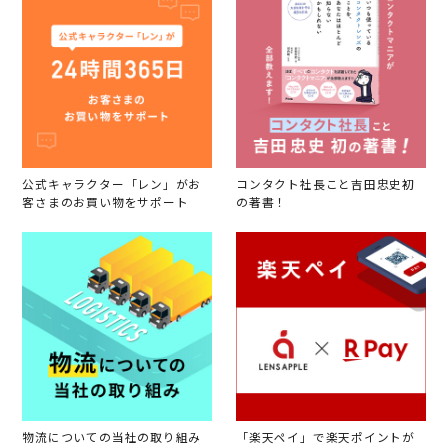
公式キャラクター「レン」がお
コンタクト社長こと吉田忠史初
客さまのお買い物をサポート
の著書！
物流についての当社の取り組み
「楽天ペイ」で楽天ポイントが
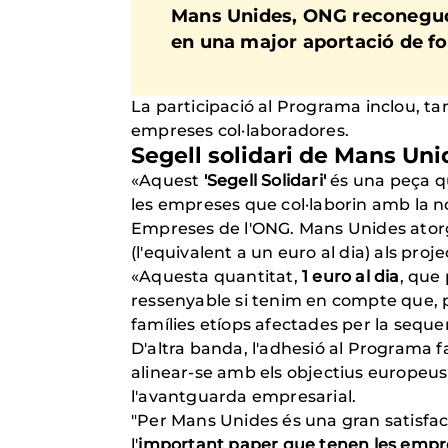
Mans Unides, ONG reconeguda 
en una major aportació de fo
La participació al Programa inclou, tamb
empreses col·laboradores.
Segell solidari de Mans Uni
«Aquest
'Segell Solidari'
és una peça qu
les empreses que col·laborin amb la 
Empreses de l'ONG. Mans Unides atorga
(l'equivalent a un euro al dia) als proje
«Aquesta quantitat,
1 euro al dia
, que
ressenyable si tenim en compte que, p
famílies etíops afectades per la sequer
D'altra banda, l'adhesió al Programa 
alinear-se amb els objectius europeus
l'avantguarda empresarial.
"Per Mans Unides és una gran satisfacci
l'
important paper que tenen les empres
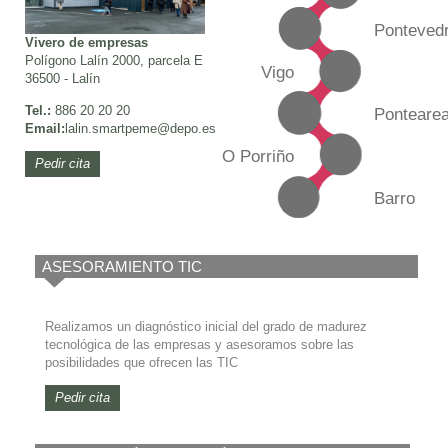
Ponteved
Vivero de empresas
Polígono Lalín 2000, parcela E
Vigo
36500 - Lalín
Tel.:
886 20 20 20
Ponteare
Email:
lalin.smartpeme@depo.es
O Porriño
Pedir cita
Barro
ASESORAMIENTO TIC
Realizamos un diagnóstico inicial del grado de madurez
tecnológica de las empresas y asesoramos sobre las
posibilidades que ofrecen las TIC
Pedir cita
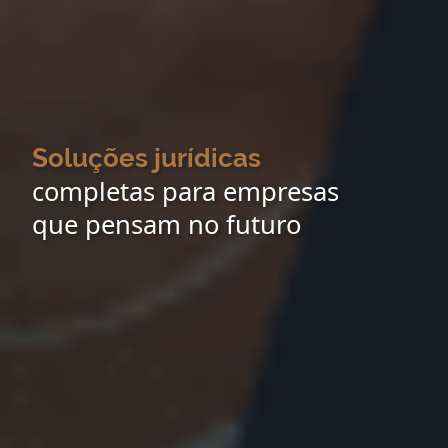
Soluções jurídicas
completas para empresas
que pensam no futuro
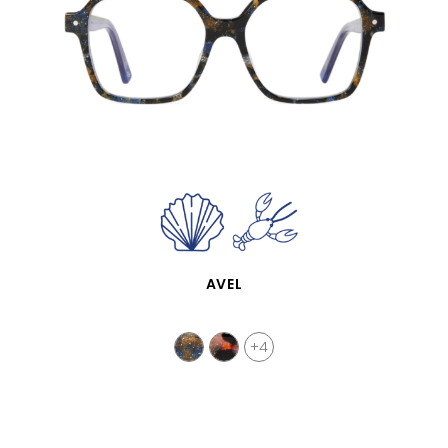
APERÇU RAPIDE
AVEL
+4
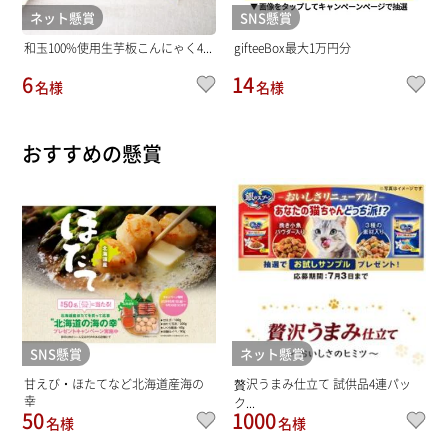
ネット懸賞
SNS懸賞
和玉100%使用生芋板こんにゃく4...
gifteeBox最大1万円分
6
14
名様
名様
おすすめの懸賞
SNS懸賞
ネット懸賞
甘えび・ほたてなど北海道産海の
贅沢うまみ仕立て 試供品4連パッ
幸
ク...
50
1000
名様
名様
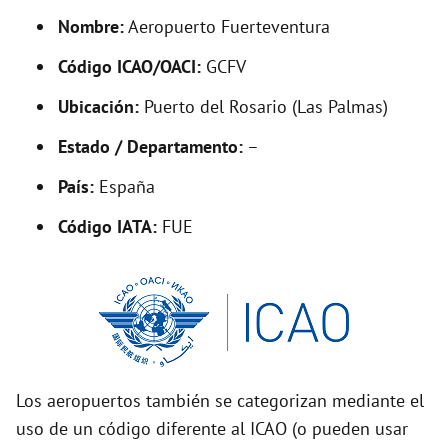
y
Nombre:
Aeropuerto Fuerteventura
Código ICAO/OACI:
GCFV
V
Ubicación:
Puerto del Rosario (Las Palmas)
i
Estado / Departamento:
–
País:
España
d
Código IATA:
FUE
e
o
Los aeropuertos también se categorizan mediante el
uso de un código diferente al ICAO (o pueden usar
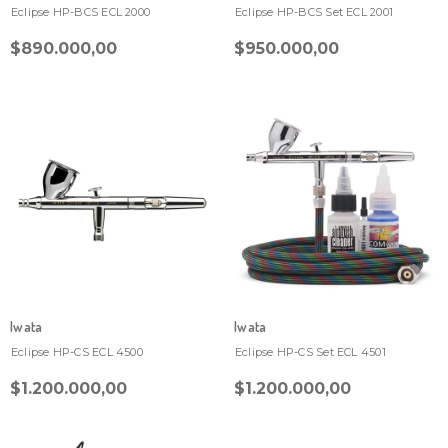
Eclipse HP-BCS ECL 2000
Eclipse HP-BCS Set ECL 2001
$890.000,00
$950.000,00
Iwata
Iwata
Eclipse HP-CS ECL 4500
Eclipse HP-CS Set ECL 4501
$1.200.000,00
$1.200.000,00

# # # #

▸ Try it
Exactly the lines from the top of the listing through the line holding "és una peça qu" should be repeated, with pictures left out.

▸ Final answer
公式キャラクター「レン」がお
コンタクト社長こと吉田忠史初
客さまのお買い物をサポート
の著書！
物流についての当社の取り組み
「楽天ペイ」で楽天ポイントが
Mans Unides, ONG reconeguda 
en una major aportació de fo
La participació al Programa inclou, tamb
empreses col·laboradores.
Segell solidari de Mans Uni
«Aquest
'Segell Solidari'
és una peça qu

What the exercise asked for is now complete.